Abstract

Background: The HCT-CI is a recently developed comorbidity score which has been adapted to hematopoietic stem cell transplantation, and identified 3 risk groups with increased non-relapse mortality (NRM) and lower overall survival (OS) (

Blood
2005
;
106
:
2912
). We determined the HCT-CI score in a cohort of patients who underwent myeloablative MUD transplantation in a single arm, institutional trial assessing the efficacy of a combination of cyclosporine, methotrexate and prednisone for GVHD prophylaxis.

Methods: The analysis included all patients undergoing MUD transplant from 1996–2006 who received GVHD prophylaxis with cyclosporine 2 mg/kg iv BID from day −2, methotrexate 15 mg/m2 iv on day +1 and 10 mg/m2 iv on days +3 and +6, and methylprednisolone 0.25 mg/kg iv BID beginning on day +7 and tapering from day +28. Patients were stratified by disease risk per CIBMTR classification. The comorbidities were obtained by retrospective chart review and scored according to the HCT-CI score.

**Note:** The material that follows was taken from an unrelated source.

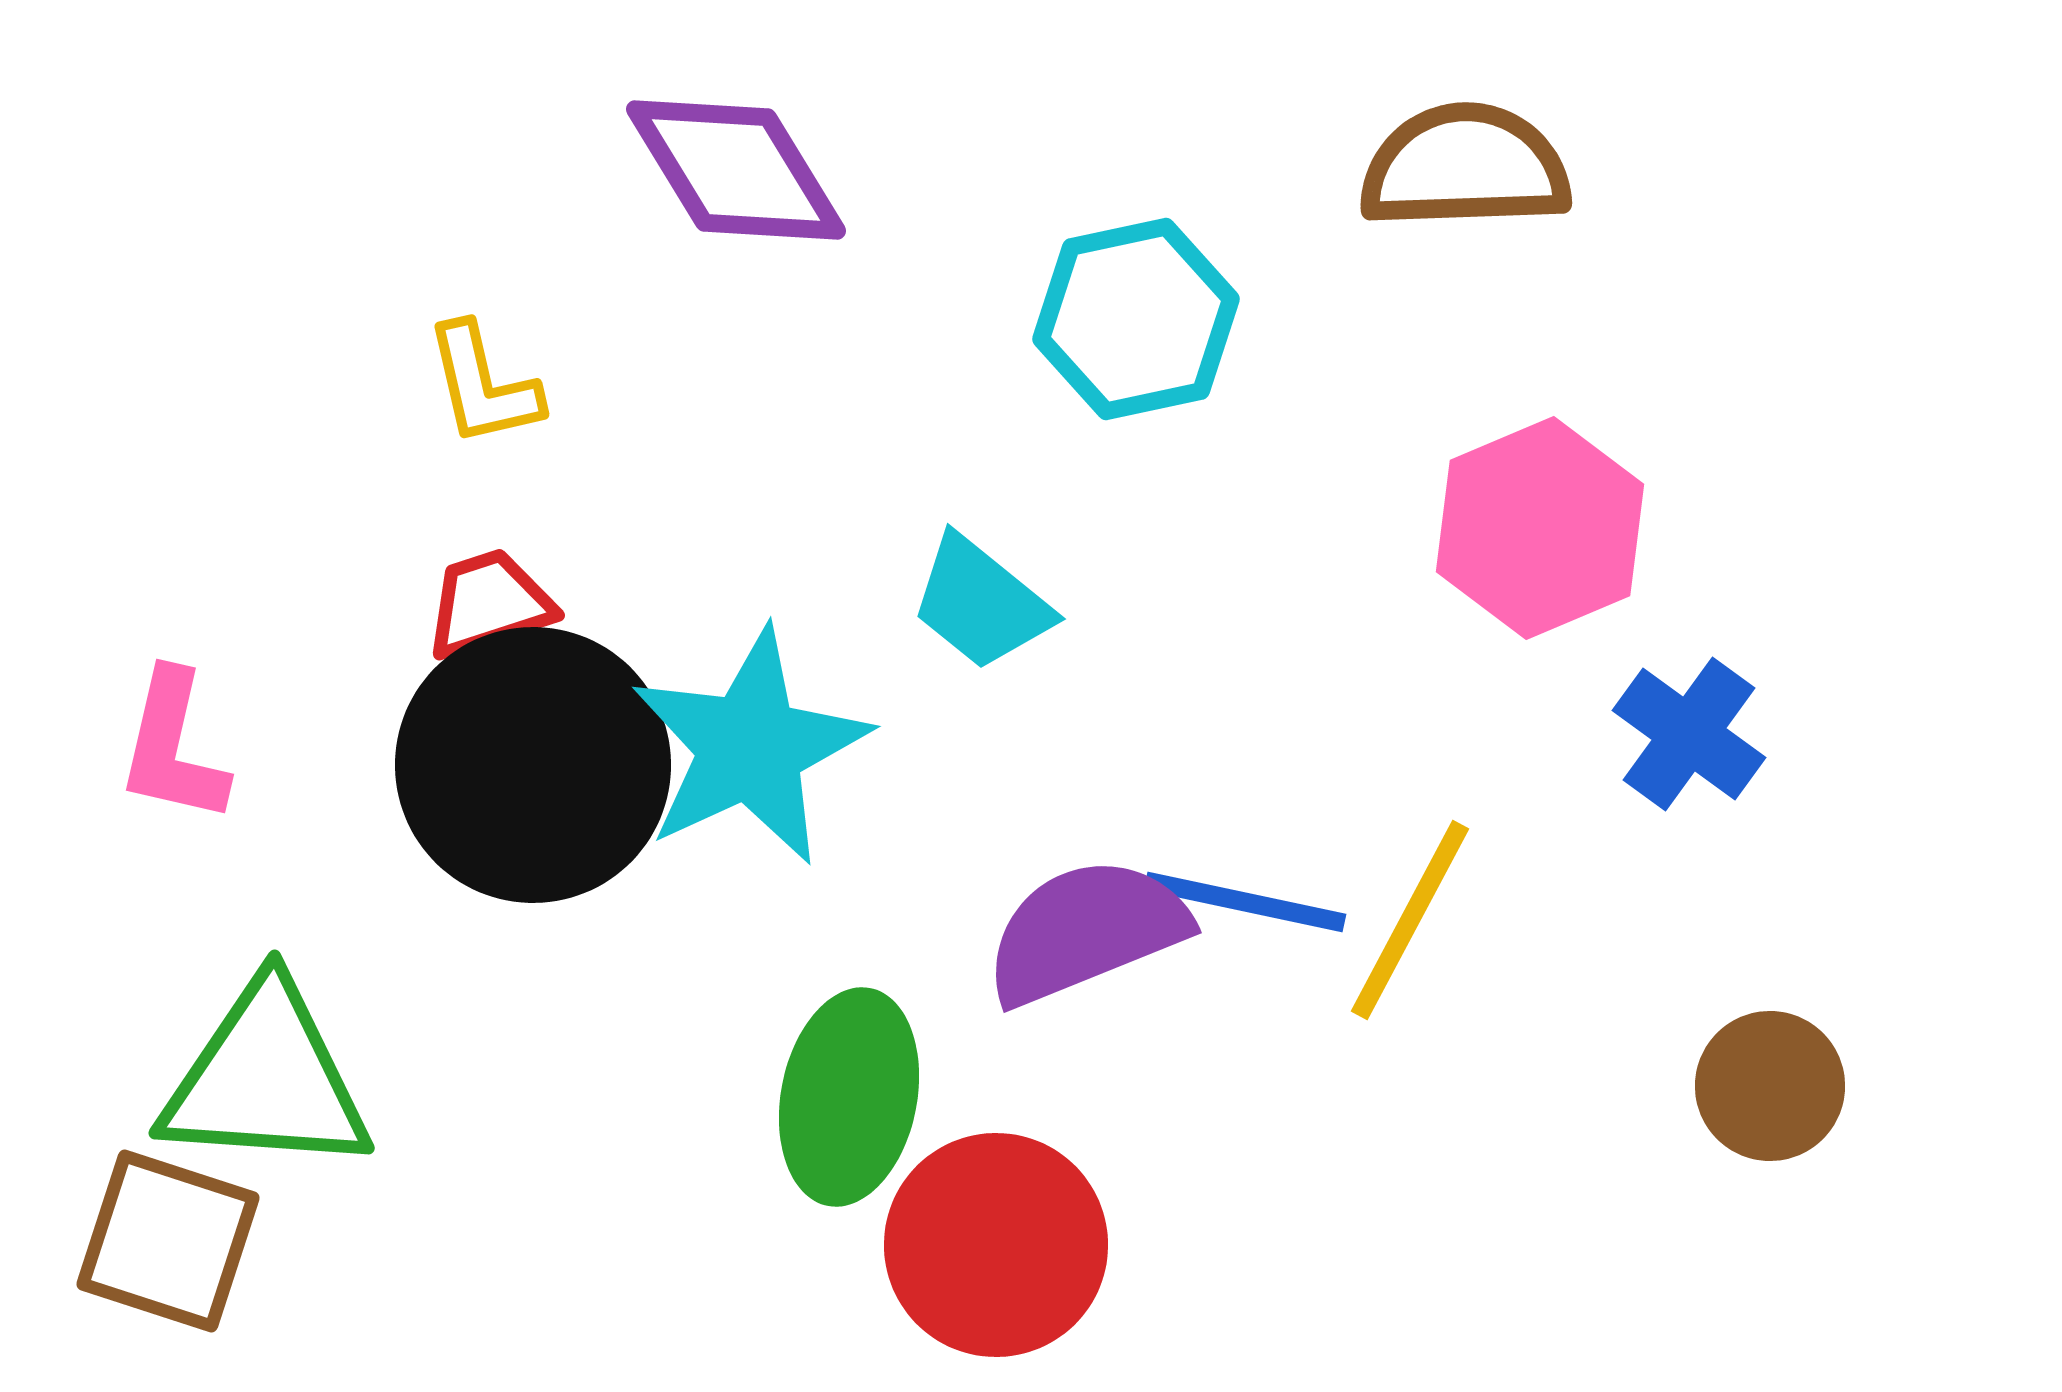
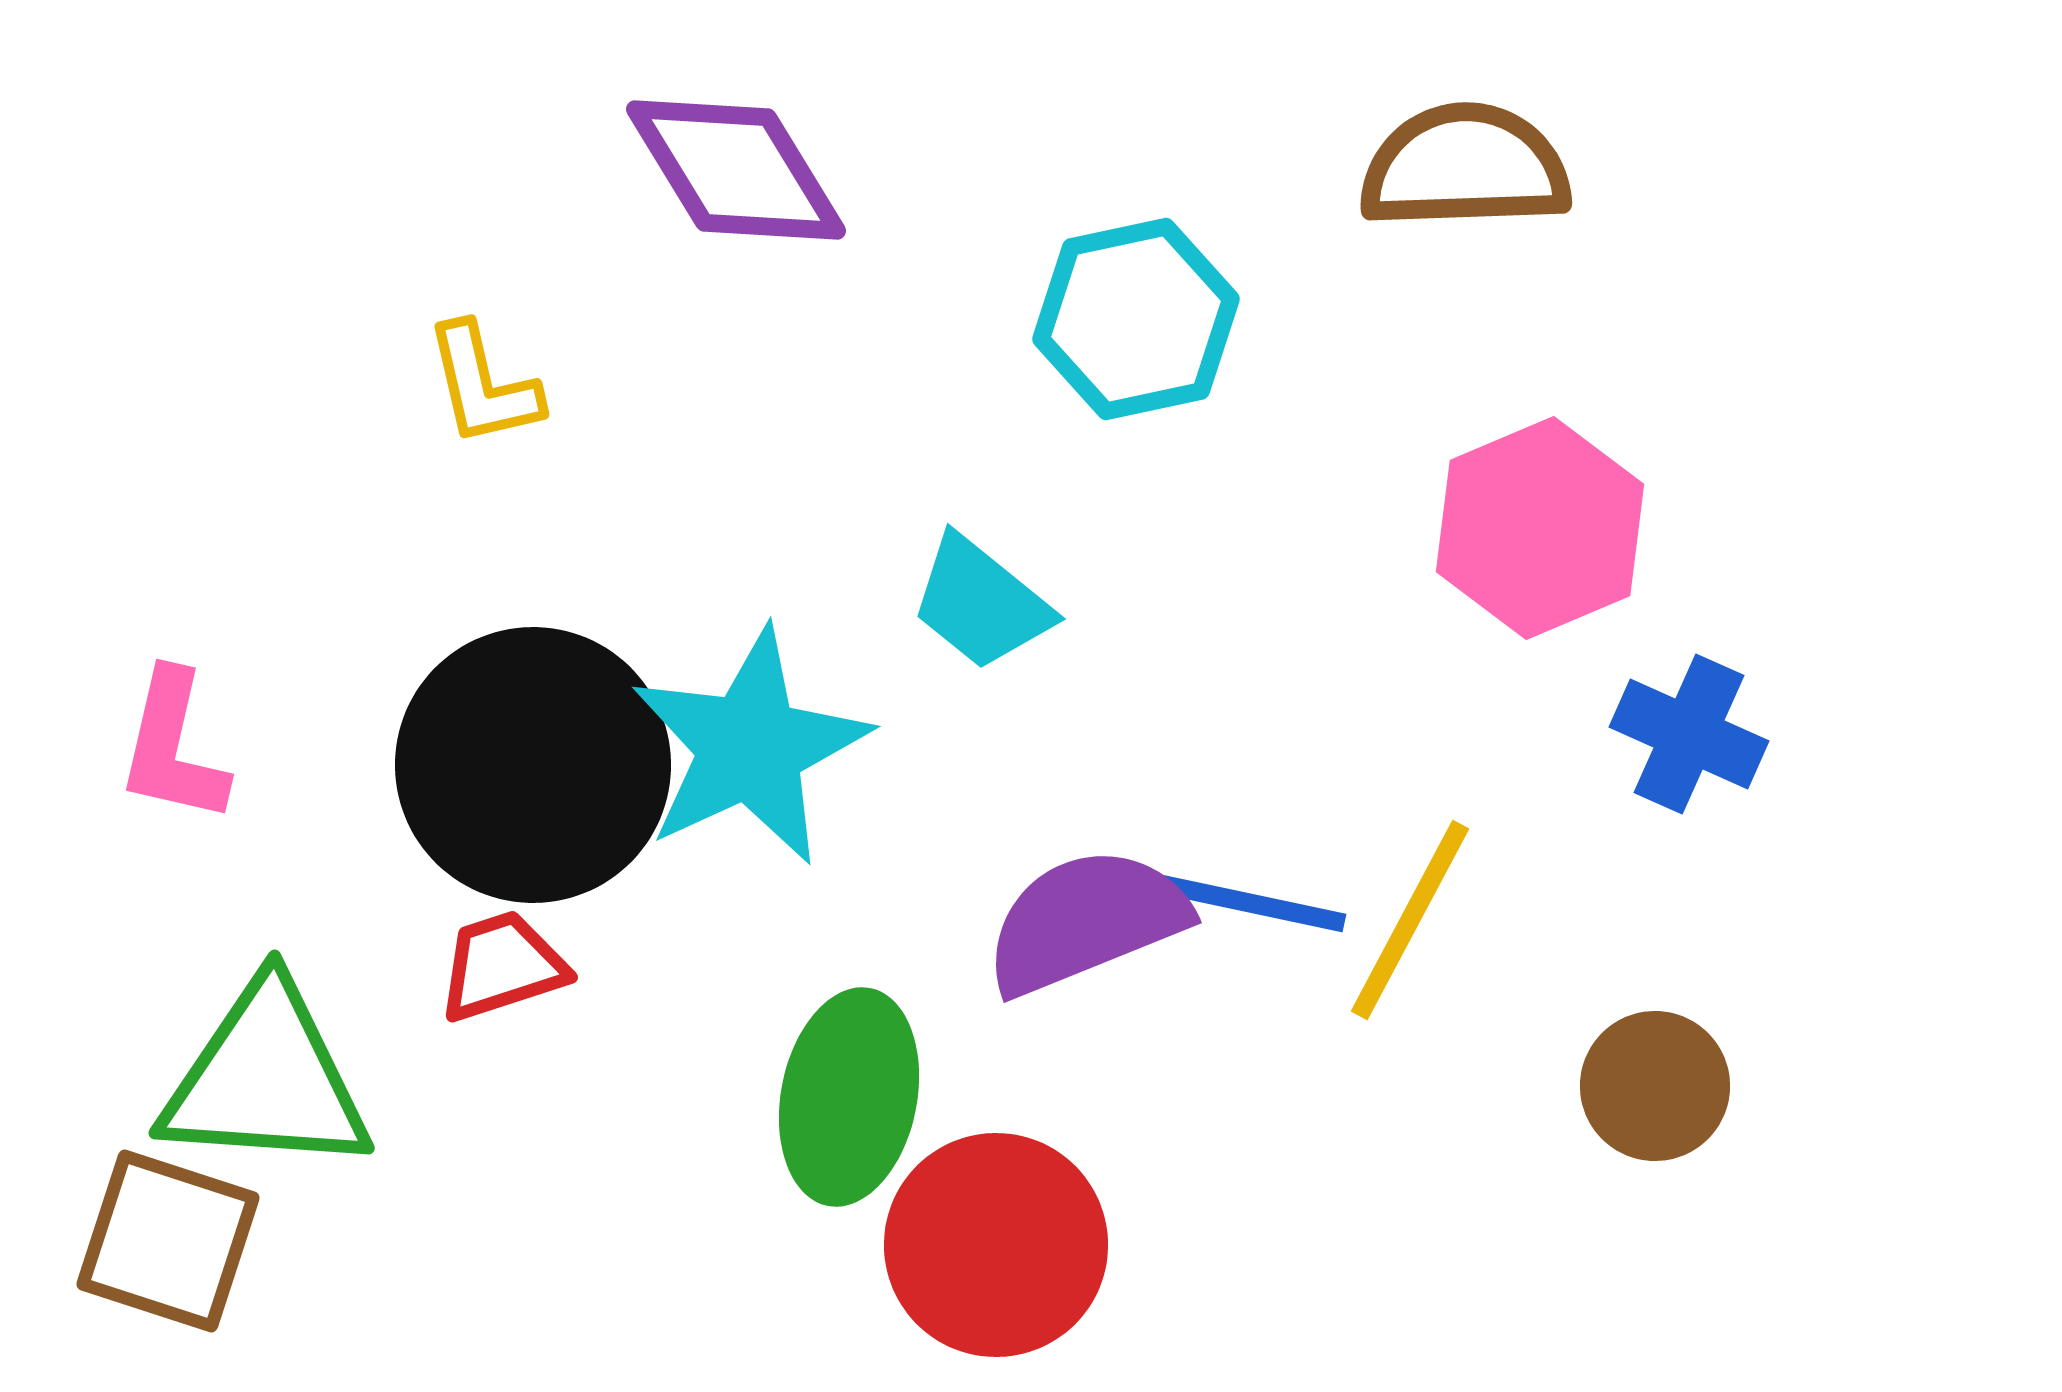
red trapezoid: moved 13 px right, 362 px down
blue cross: rotated 12 degrees counterclockwise
purple semicircle: moved 10 px up
brown circle: moved 115 px left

Results: 150 patients (median age 40) received the 3 drug-regimen, including 38% with low-, 34% with intermediate- and 28% with high-risk disease. Diagnoses included acute leukemia in 50%, MDS in 12%, CML in 15%, lymphoma in 18%, and multiple myeloma in 3.0%. Conditioning regimens included Cy-TBI in 64% and Bu-Cy in 21%. Source of stem cells was PBSC in 47.3% and marrow in 50.7%. HCT-CI scores of 0, 1–2 or ≥3 were found in 17%, 30% and 53% of patients evaluated. The majority of comorbidities were pulmonary (72%). With a median follow-up of 46 weeks, day 100 and 5-year OS were 82.7 and 33%, with a 23% and 50.4% cumulative incidence of NRM. Five year relapse-related mortality was 15.8%. Although higher HCT-CI scores were associated with increased NRM and decreased OS, no statistically significant differences were detected when using the published HCT-CI grouping of 0, 1–2 and ≥3. Unadjusted hazard ratio (HR) for inferior survival were 0.9 (CI 0.47–1.85, P=.79) and 1.65 (CI 0.885–3.090, P=.11) for scores 1–2 and ≥3, respectively. We then determined an alternate prognostic model based on 2 groups. Statistical modeling separated patients with a score of 0–3 (n=97, 64%) and ≥4 (n=53, 35.6%), with a 3 month and 5 year OS of 84% and 45% versus 52% and 10%, respectively (P<.0001). Cumulative incidence of day 100 and 5-year NRM was 16% and 38% versus 43% and 73%, respectively. Unadjusted HR for inferior survival was 2.77 (CI 1.816–4.225, P<.0001) for a score of ≥4. By multivariate analysis, only the HCT-CI score (P<.0001) and the disease risk per CIBMTR (P=.0058) were predictive of OS and NRM, but not age, CMV positivity, sex- or HLA-mismatch, or regimen.

Conclusions: While our data confirm that the HCT-CI score is predictive of NRM and OS in a high-risk MUD transplant cohort, we were unable to detect statistically significant differences between the 3 risk groups defined in the original score. A modified 2-group scoring system readily stratified the patient population into low-risk and high-risk risk groups with scores of 0–3 and ≥4, respectively, that was predictive of OS and NRM. This simplified, 2-tiered scoring system will have utility in clinical decision-making and in defining patient populations eligible for clinical trials. Additional single and multi-institutional analyses will ultimately determine the optimal applications of the HCT-CI score.

Author notes

Disclosure: No relevant conflicts of interest to declare.